Reza a história – e a nota biográfica – que, na sua adolescência, Mariana Enriquez foi “leitora de Stephen King, das irmãs Brontë, de Ray Bradbury ou de escritores de terror avulsos e surripiados entre livros usados – além das histórias de fantasmas contadas pela avó, cheias de religiosidade à mistura com superstições e criaturas assustadoras“. Uma herança e percurso literários que atravessaram, de uma ponta à outra, “As coisas que perdemos no fogo” o primeiro livro da autora a chegar às livrarias nacionais em tradução – estávamos então em 2017 -, uma colectânea de contos para serem lidos – e cantados – como um hino ao grotesco, ao macabro e à loucura, na qual Mariana passeava entre ruínas de salto alto e facas afiadas.
“A Nossa Parte da Noite” (Quetzal, 2020), o seu primeiro romance, alimenta um ambiente claustrofóbico, negro, horrendo e intenso, num estilo de escrita único onde está presente a ideia de redefinição de vida e morte, marcado pela inquietude, a irreverência, a frialdade e uma sombra poética. Nele, voltamos a reencontrar a presença de fantasmas, o despontar da homossexualidade, a consciência algo amoral de classe ou uma banda-sonora para a adolescência, sempre com o terror na mira e a infiltrar-se gota a gota na corrente sanguínea.

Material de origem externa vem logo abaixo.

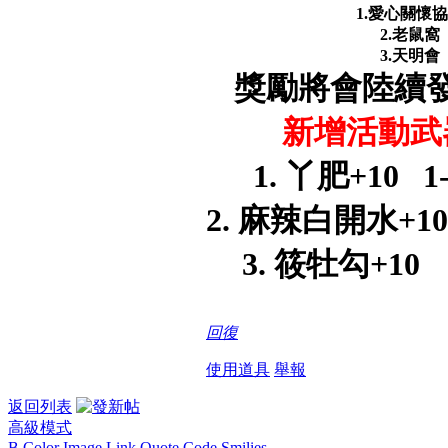
1.愛心關懷
2.老鼠窩
3.天明會
獎勵將會陸續
新增活動武
1. 丫肥+10 1-
2. 麻辣白開水+10 1
3. 筱牡勾+10 2
回復
使用道具
舉報
返回列表
高級模式
B
Color
Image
Link
Quote
Code
Smilies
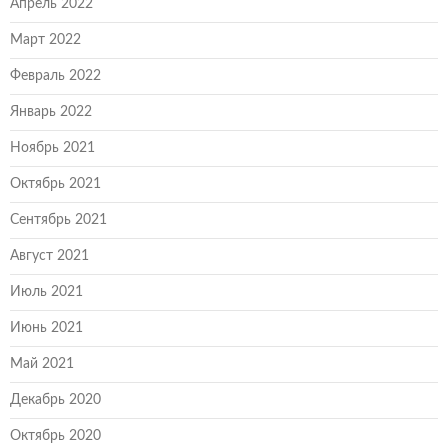
Апрель 2022
Март 2022
Февраль 2022
Январь 2022
Ноябрь 2021
Октябрь 2021
Сентябрь 2021
Август 2021
Июль 2021
Июнь 2021
Май 2021
Декабрь 2020
Октябрь 2020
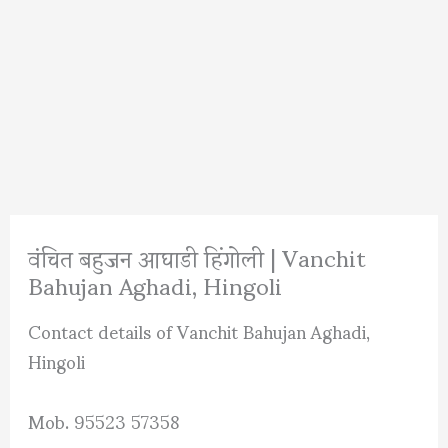
वंचित बहुजन आघाडी हिंगोली | Vanchit
Bahujan Aghadi, Hingoli
Contact details of Vanchit Bahujan Aghadi,
Hingoli
Mob. 95523 57358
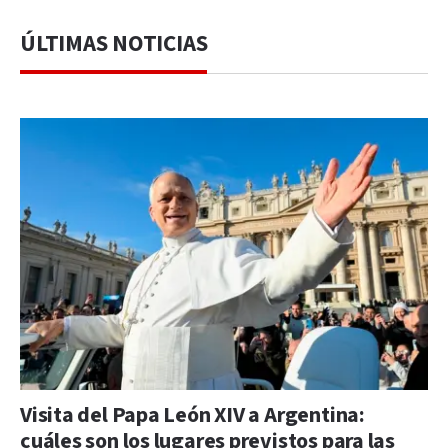
ÚLTIMAS NOTICIAS
Visita del Papa León XIV a Argentina:
cuáles son los lugares previstos para las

Em tempos de ditadura militar, um pai e um filho atravessam a Argentina de carro, procurando escapar a um destino escolhido por forças alheias a que parece ser impossível escapar. Tal como o pai, a Gaspar está destinado o papel de médium numa sociedade secreta, conhecida como a Ordem, uma entidade com séculos de existência que procura alcançar a vida eterna, dominada pela poderosa família da mãe de Gaspar – que morreu em circunstâncias pouco claras.
A missão a que Juan se entrega é a de esconder o filho, não lhe revelando o imenso poder que encerra, aproveitando esse tempo para o criar e arranjar uma forma de derrotar a Ordem. É esta relação cortante entre pai e filho, feita de amor reprimido, violência brutal e segredos amarrados a pedras, que antecede a idade adulta e a descoberta da verdade, que irá levar Gaspar a lugares habitados por monstros, a interiores de casas que escondem buracos negros ou a liturgias sexuais marcadas pela violência, numa viagem que atravessa mares e dá também um pulo à Londres psicadélica dos anos sessenta, oferecendo uma pluralidade de vozes narrativas, ambientes e épocas, que fazem deste um romance gótico de espírito épico.
Sempre com a ditadura militar e todos os seus sobreviventes, desaparecidos e mortos como pano de fundo, Mariana Enriquez move-se entre a dor, a anestesia e o medo, cruzando o real e o imaginário, mostrando como a mente humana encontra, no meio dos escombros, formas de superar o mal, transformando-o em algo onde até mesmo um coração exausto pode, com o tempo, descobrir – se não o amor – pelo menos o silêncio. Cinco estrelas.